I recently received two KP-115s from BLT. I decided to put one on my brand new washer (see my thread about modern washers being detected) but there was a problem. I already had a HS-110 on my dryer since my original washer was detected. The 115 doesn’t fit with a 110 on the other outlet. I looked to see by how much they were off, and it wasn’t much, less than a half inch. I decided to modify the 110 to remove its chin and have it fit. I looked up the internals via this teardown: https://www.edn.com/teardown-a-wi-fi-smart-plug-for-home-automation/
but got a piece of info wrong. I saw that one board had an open bottom, so “knew” I had room to spare on the bottom. I used a miter saw to remove the bottom half inch…until I sliced into part of the main board. Looks like all I did was sever two copper leads, but the unit is dead. I plugged it in to see what would happen, and thankfully there was no fire or even sparks, the breaker didn’t even trip, the unit is just stone cold dead.

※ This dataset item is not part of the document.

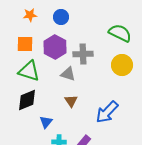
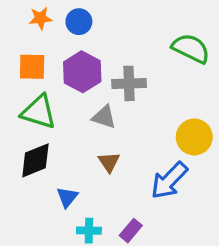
blue circle: (61, 17) -> (79, 22), moved
yellow circle: (122, 65) -> (194, 137), moved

If anyone wants a completely dead, easy to disassemble HS-110, let me know. Maybe we can cobble two dead units together into one functional one. I’m thinking positively, now this gives Sense more time to natively detect the dryer motor.
can’t travel back in time … but would have been easier to put the two KP115 together, and move the HS110 elsewhere. Granted, there’ll be some work renaming/merging the already detected devices, but reaching for a hacksaw is always my last resort … obviously you’re more brave and curious than I am.
Oh heck, I could’ve just gotten a straight plug extender. There’s hundreds of ways I could’ve gone about this that would’ve been better than what I did, but I’m definitely one to occasionally go overboard. It usually works out as well as this.
In all honesty, this is not a waste, so let’s turn this around. Many of us are very curious about the inner components of the plug and how current sensing is done (along with other aspects). There are 2 options I know of (maybe more): CT (current transformer) and solid state (many chips available, look up Arduino-based current sensing). If not too much, can you continue what you started, take the thing further apart, take many pictures, and enlighten many of us? It’ll be your contribution to the community
There’s an HS110 teardown at the link below, but the labels on some of the chips are covered. I know from another link that the power monitoring chip is from Maxim. But it would be nice to have @brian5 confirm.